[syslog-ng]performance test questions

Balazs Scheidler syslog-ng@lists.balabit.hu
Thu, 20 Feb 2003 18:15:16 +0100


--EVF5PPMfhYS0aIcm
Content-Type: text/plain; charset=iso-8859-1
Content-Disposition: inline

On Thu, Feb 20, 2003 at 04:47:53PM +0100, Roberto Nibali wrote:
> Hi,
> 
> >no, your feedback is appreciated.
> 
> Another thing is the rather high performance loss with enabled templates.
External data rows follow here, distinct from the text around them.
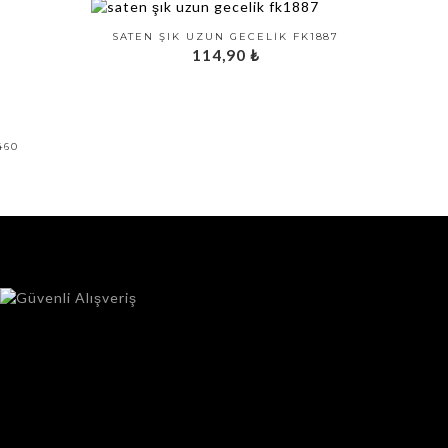
SATEN ŞIK UZUN GECELIK FK1887
114,90
₺
460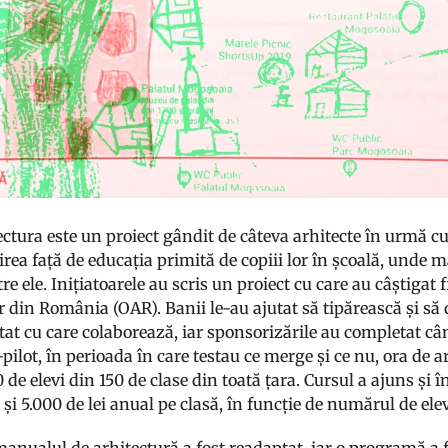
ctura este un proiect gândit de câteva arhitecte în urmă cu 
a față de educația primită de copiii lor în școală, unde ma
tre ele. Inițiatoarele au scris un proiect cu care au câștigat
r din România (OAR). Banii le-au ajutat să tipărească și să
stat cu care colaborează, iar sponsorizările au completat c
-pilot, în perioada în care testau ce merge și ce nu, ora de a
 de elevi din 150 de clase din toată țara. Cursul a ajuns și î
 și 5.000 de lei anual pe clasă, în funcție de numărul de elev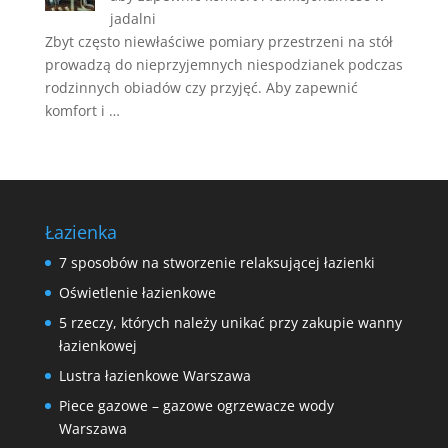
jadalni
Zbyt często niewłaściwe pomiary przestrzeni na stół
prowadzą do nieprzyjemnych niespodzianek podczas
rodzinnych obiadów czy przyjęć. Aby zapewnić
komfort i …
Łazienka
7 sposobów na stworzenie relaksującej łazienki
Oświetlenie łazienkowe
5 rzeczy, których należy unikać przy zakupie wanny
łazienkowej
Lustra łazienkowe Warszawa
Piece gazowe – gazowe ogrzewacze wody
Warszawa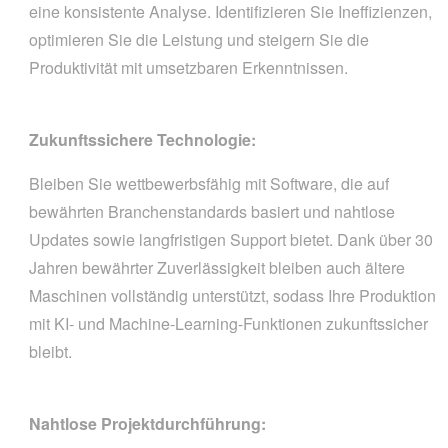
eine konsistente Analyse. Identifizieren Sie Ineffizienzen,
optimieren Sie die Leistung und steigern Sie die
Produktivität mit umsetzbaren Erkenntnissen.
Zukunftssichere Technologie:
Bleiben Sie wettbewerbsfähig mit Software, die auf
bewährten Branchenstandards basiert und nahtlose
Updates sowie langfristigen Support bietet. Dank über 30
Jahren bewährter Zuverlässigkeit bleiben auch ältere
Maschinen vollständig unterstützt, sodass Ihre Produktion
mit KI- und Machine-Learning-Funktionen zukunftssicher
bleibt.
Nahtlose Projektdurchführung: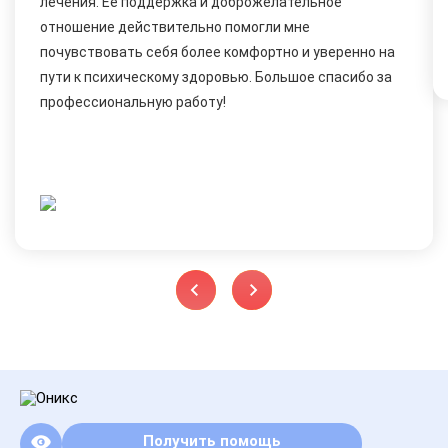
лечения. Ее поддержка и доброжелательное
отношение действительно помогли мне
почувствовать себя более комфортно и уверенно на
пути к психическому здоровью. Большое спасибо за
профессиональную работу!
Получить помощь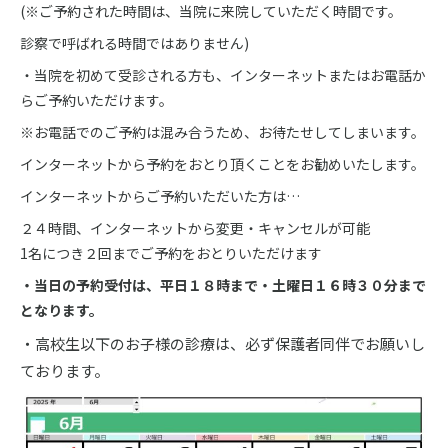
(※ご予約された時間は、当院に来院していただく時間です。
診察で呼ばれる時間ではありません)
・当院を初めて受診される方も、インターネットまたはお電話か
らご予約いただけます。
※お電話でのご予約は混み合うため、お待たせしてしまいます。
インターネットから予約をおとり頂くことをお勧めいたします。
インターネットからご予約いただいた方は…
２４時間、インターネットから変更・キャンセルが可能
1名につき２回までご予約をおとりいただけます
・当日の予約受付は、平日１８時まで・土曜日１６時３０分まで
となります。
・高校生以下のお子様の診療は、必ず保護者同伴でお願いし
ております。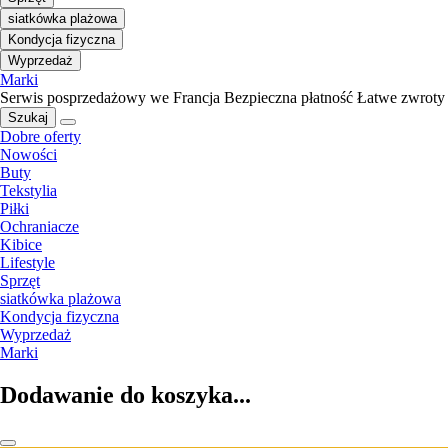
siatkówka plażowa
Kondycja fizyczna
Wyprzedaż
Marki
Serwis posprzedażowy we Francja
Bezpieczna płatność
Łatwe zwroty
Szukaj
Dobre oferty
Nowości
Buty
Tekstylia
Piłki
Ochraniacze
Kibice
Lifestyle
Sprzęt
siatkówka plażowa
Kondycja fizyczna
Wyprzedaż
Marki
Dodawanie do koszyka...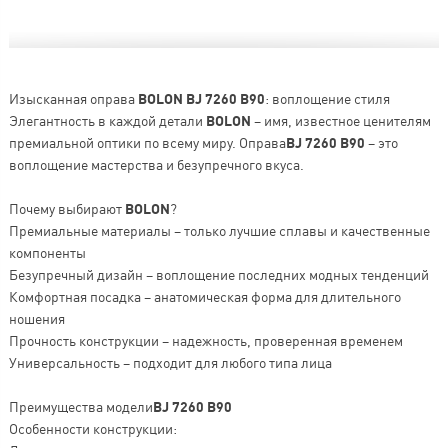
Изысканная оправа
BOLON BJ 7260 B90
: воплощение стиля
Элегантность в каждой детали
BOLON
– имя, известное ценителям
премиальной оптики по всему миру. Оправа
BJ 7260 B90
– это
воплощение мастерства и безупречного вкуса.
Почему выбирают
BOLON
?
Премиальные материалы – только лучшие сплавы и качественные
компоненты
Безупречный дизайн – воплощение последних модных тенденций
Комфортная посадка – анатомическая форма для длительного
ношения
Прочность конструкции – надежность, проверенная временем
Универсальность – подходит для любого типа лица
Преимущества модели
BJ 7260 B90
Особенности конструкции: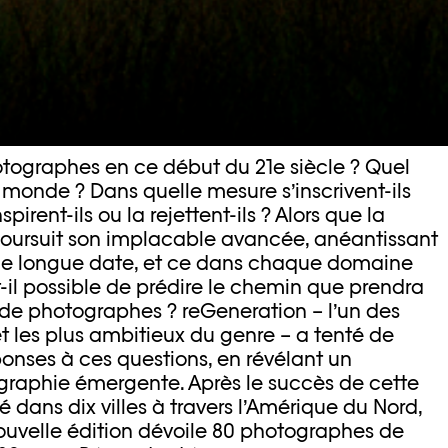
otographes en ce début du 21e siècle ? Quel
e monde ? Dans quelle mesure s’inscrivent-ils
spirent-ils ou la rejettent-ils ? Alors que la
oursuit son implacable avancée, anéantissant
 de longue date, et ce dans chaque domaine
-il possible de prédire le chemin que prendra
 de photographes ? reGeneration – l’un des
 et les plus ambitieux du genre – a tenté de
onses à ces questions, en révélant un
raphie émergente. Après le succès de cette
lé dans dix villes à travers l’Amérique du Nord,
 nouvelle édition dévoile 80 photographes de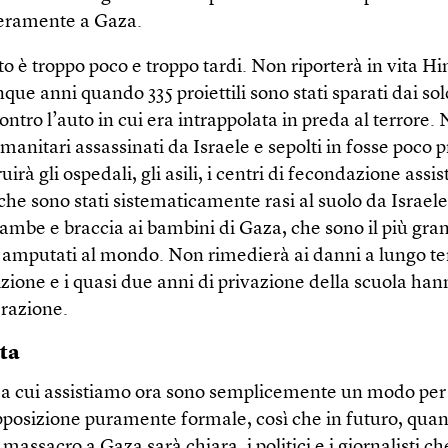
beramente a Gaza.
o è troppo poco e troppo tardi. Non riporterà in vita H
nque anni quando 335 proiettili sono stati sparati dai sol
contro l’auto in cui era intrappolata in preda al terrore. 
manitari assassinati da Israele e sepolti in fosse poco 
irà gli ospedali, gli asili, i centri di fecondazione assist
che sono stati sistematicamente rasi al suolo da Israel
 gambe e braccia ai bambini di Gaza, che sono il più gr
 amputati al mondo. Non rimedierà ai danni a lungo t
zione e i quasi due anni di privazione della scuola ha
razione.
lta
e a cui assistiamo ora sono semplicemente un modo per p
pposizione puramente formale, così che in futuro, quan
 massacro a Gaza sarà chiara, i politici e i giornalisti 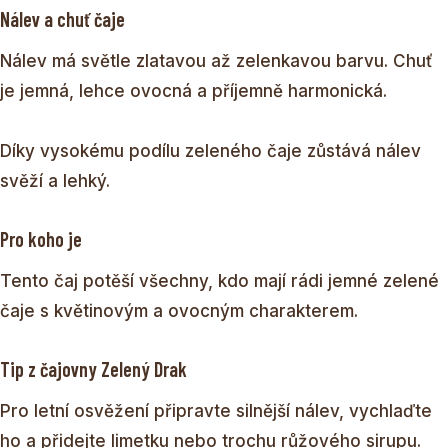
Nálev a chuť čaje
Nálev má světle zlatavou až zelenkavou barvu. Chuť
je jemná, lehce ovocná a příjemně harmonická.
Díky vysokému podílu zeleného čaje zůstává nálev
svěží a lehký.
Pro koho je
Tento čaj potěší všechny, kdo mají rádi jemné zelené
čaje s květinovým a ovocným charakterem.
Tip z čajovny Zelený Drak
Pro letní osvěžení připravte silnější nálev, vychlaďte
ho a přidejte limetku nebo trochu růžového sirupu.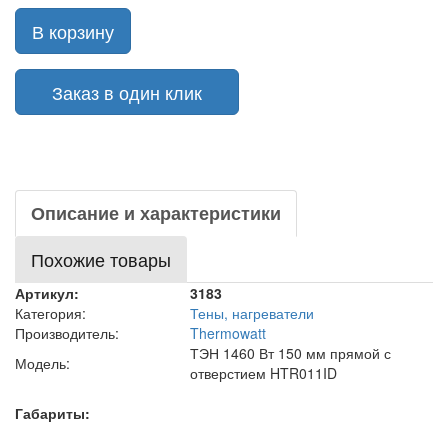
В корзину
Заказ в один клик
Описание и характеристики
Похожие товары
Артикул:
3183
Категория:
Тены, нагреватели
Производитель:
Thermowatt
ТЭН 1460 Вт 150 мм прямой с
Модель:
отверстием HTR011ID
Габариты: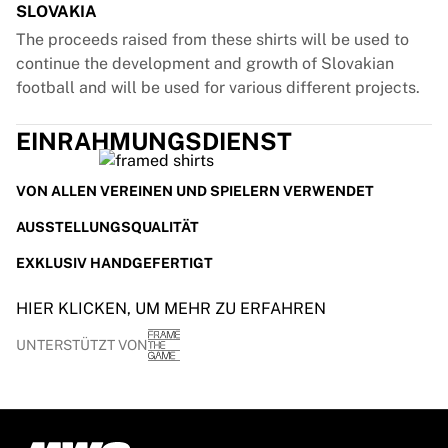
SLOVAKIA
The proceeds raised from these shirts will be used to
continue the development and growth of Slovakian
football and will be used for various different projects.
EINRAHMUNGSDIENST
VON ALLEN VEREINEN UND SPIELERN VERWENDET
AUSSTELLUNGSQUALITÄT
EXKLUSIV HANDGEFERTIGT
HIER KLICKEN, UM MEHR ZU ERFAHREN
UNTERSTÜTZT VON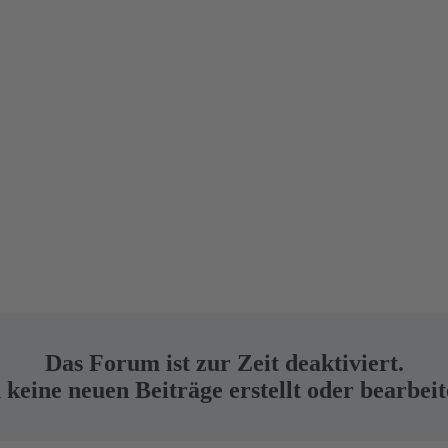
Das Forum ist zur Zeit deaktiviert.
keine neuen Beiträge erstellt oder bearbei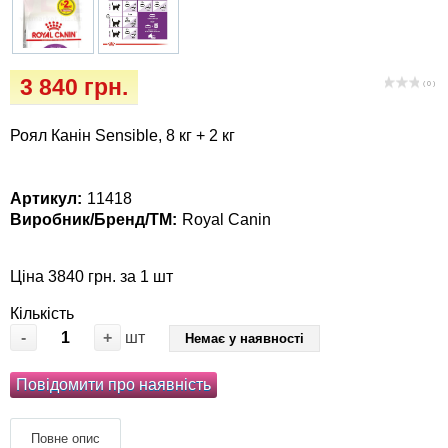
Кігтіточки
собак
Ласощі та корми
3 840 грн.
( 0 )
Лежаки, будиночки, охолоджуючи
коврики
Роял Канін Sensible, 8 кг + 2 кг
Миски, автогодівниці, поїлки
Артикул:
11418
Виробник/Бренд/ТМ:
Royal Canin
Одяг та взуття
Ціна 3840 грн. за 1 шт
Перенесення, сумки, клітини
Кількість
Післяопераційні засоби та витратні
-
+
шт
Немає у наявності
матеріали
Повідомити про наявність
Подарункові сертифікати
Повне опис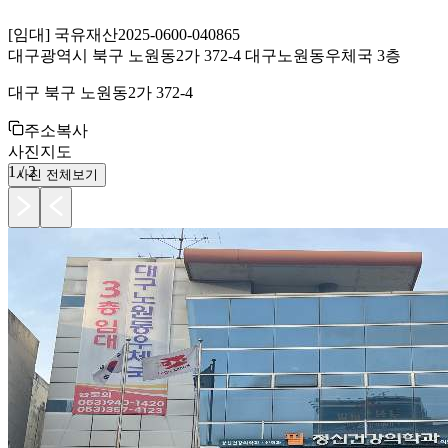
[
임대
]
국유재산
2025-0600-040865
대구광역시 북구 노원동2가 372-4 대구노원동우체국 3층
대구 북구 노원동2가 372-4
주소복사
사진
지도
1
/
2
사진 전체보기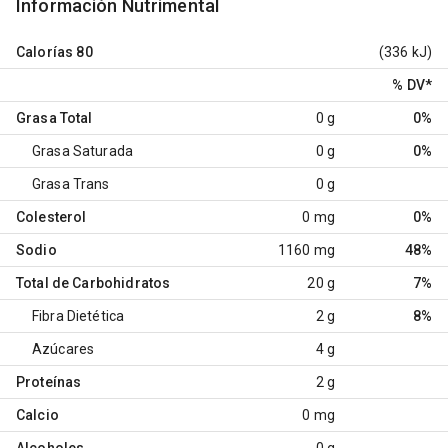
Información Nutrimental
Calorías
80
(336 kJ)
% DV
*
Grasa Total
0 g
0%
Grasa Saturada
0 g
0%
Grasa Trans
0 g
Colesterol
0 mg
0%
Sodio
1160 mg
48%
Total de Carbohidratos
20 g
7%
Fibra Dietética
2 g
8%
Azúcares
4 g
Proteínas
2 g
Calcio
0 mg
Alcoholes
0 g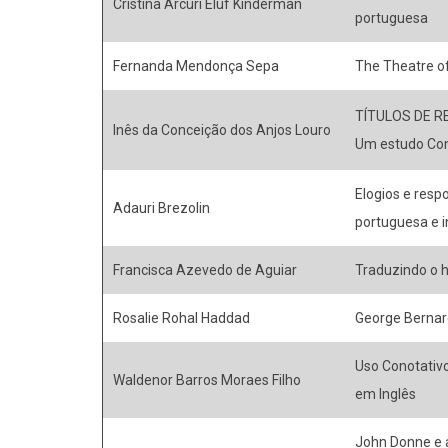
Cristina Arcuri Eluf Kinderman
portuguesa
Fernanda Mendonça Sepa
The Theatre of
TÍTULOS DE RE
Inês da Conceição dos Anjos Louro
Um estudo Cont
Elogios e resp
Adauri Brezolin
portuguesa e i
Francisca Azevedo de Aguiar
Traduzindo o 
Rosalie Rohal Haddad
George Bernar
Uso Conotativ
Waldenor Barros Moraes Filho
em Inglês
John Donne e a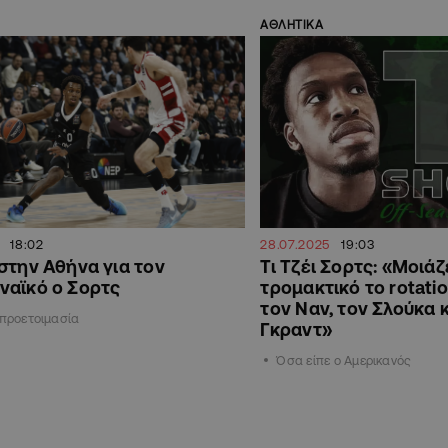
ΑΘΛΗΤΙΚΑ
18:02
28.07.2025
19:03
στην Αθήνα για τον
Τι Τζέι Σορτς: «Μοιάζ
ναϊκό ο Σορτς
τρομακτικό το rotatio
τον Ναν, τον Σλούκα κ
 προετοιμασία
Γκραντ»
Όσα είπε ο Αμερικανός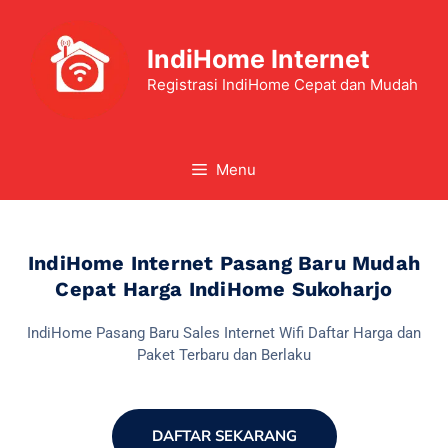
IndiHome Internet
Registrasi IndiHome Cepat dan Mudah
Menu
IndiHome Internet Pasang Baru Mudah
Cepat Harga IndiHome Sukoharjo
IndiHome Pasang Baru Sales Internet Wifi Daftar Harga dan
Paket Terbaru dan Berlaku
DAFTAR SEKARANG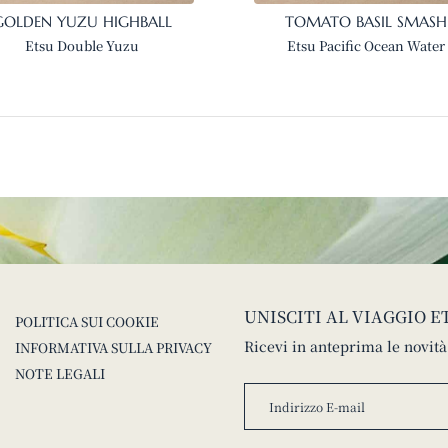
GOLDEN YUZU HIGHBALL
TOMATO BASIL SMASH
Etsu Double Yuzu
Etsu Pacific Ocean Water
UNISCITI AL VIAGGIO E
POLITICA SUI COOKIE
Ricevi in anteprima le novità
INFORMATIVA SULLA PRIVACY
NOTE LEGALI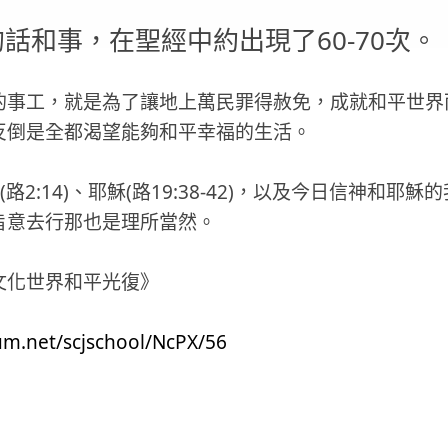
的話和事，在聖經中約出現了60-70次。
的事工，就是為了讓地上萬民罪得赦免，成就和平世界
反倒是全都渴望能夠和平幸福的生活。
使(路2:14)、耶穌(路19:38-42)，以及今日信神和
旨意去行那也是理所當然。
文化世界和平光復》
um.net/scjschool/NcPX/56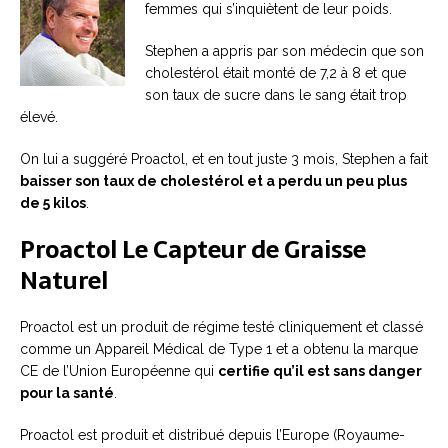
femmes qui s’inquiètent de leur poids.
Stephen a appris par son médecin que son
cholestérol était monté de 7,2 à 8 et que
son taux de sucre dans le sang était trop
élevé.
On lui a suggéré Proactol, et en tout juste 3 mois, Stephen a fait
baisser son taux de cholestérol et a perdu un peu plus
de 5 kilos
.
Proactol Le Capteur de Graisse
Naturel
Proactol est un produit de régime testé cliniquement et classé
comme un Appareil Médical de Type 1 et a obtenu la marque
CE de l’Union Européenne qui
certifie qu’il est sans danger
pour la santé
.
Proactol est produit et distribué depuis l’Europe (Royaume-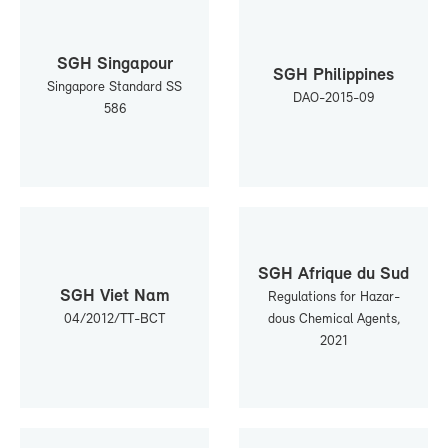
SGH Sin­ga­pour
SGH Phi­lip­pines
Sin­ga­pore Stan­dard SS
DAO-​2015-09
586
SGH Afrique du Sud
SGH Viet Nam
Re­gu­la­tions for Ha­zar­
04/2012/TT-​BCT
dous Che­mi­cal Agents,
2021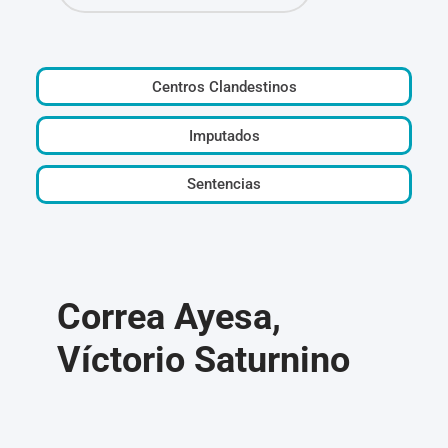
Centros Clandestinos
Imputados
Sentencias
Correa Ayesa,
Víctorio Saturnino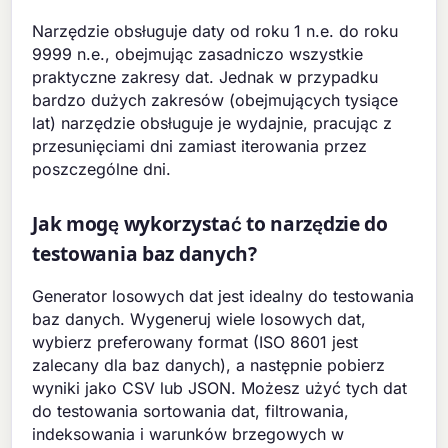
Narzędzie obsługuje daty od roku 1 n.e. do roku
9999 n.e., obejmując zasadniczo wszystkie
praktyczne zakresy dat. Jednak w przypadku
bardzo dużych zakresów (obejmujących tysiące
lat) narzędzie obsługuje je wydajnie, pracując z
przesunięciami dni zamiast iterowania przez
poszczególne dni.
Jak mogę wykorzystać to narzędzie do
testowania baz danych?
Generator losowych dat jest idealny do testowania
baz danych. Wygeneruj wiele losowych dat,
wybierz preferowany format (ISO 8601 jest
zalecany dla baz danych), a następnie pobierz
wyniki jako CSV lub JSON. Możesz użyć tych dat
do testowania sortowania dat, filtrowania,
indeksowania i warunków brzegowych w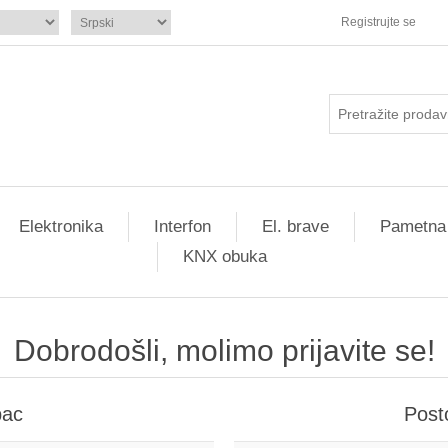
Registrujte se
Elektronika
Interfon
El. brave
Pametna
KNX obuka
Dobrodošli, molimo prijavite se!
pac
Post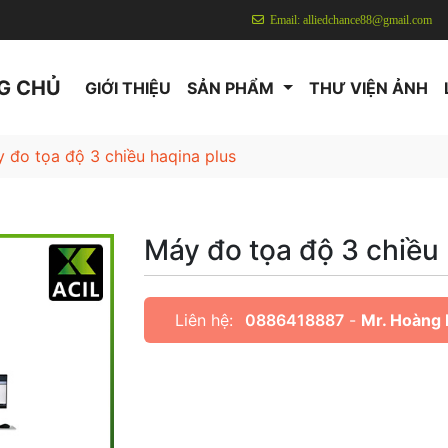
Email: alliedchance88@gmail.com
G CHỦ
GIỚI THIỆU
SẢN PHẨM
THƯ VIỆN ẢNH
 đo tọa độ 3 chiều haqina plus
Máy đo tọa độ 3 chiều
Liên hệ:
0886418887
-
Mr. Hoàng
I 
> understand that in case of templates, more of a message has to be inspected 
> but I'm asking myself if there would be a possibility to add some kind of a 
> caching mechanism?

I'm not really surprised the macro expansion has performance problems. When
I wrote that code only 6-8 macros existed, I've checked my table and it
contains 51 entries. All looked up sequentially. Very bad performance wise.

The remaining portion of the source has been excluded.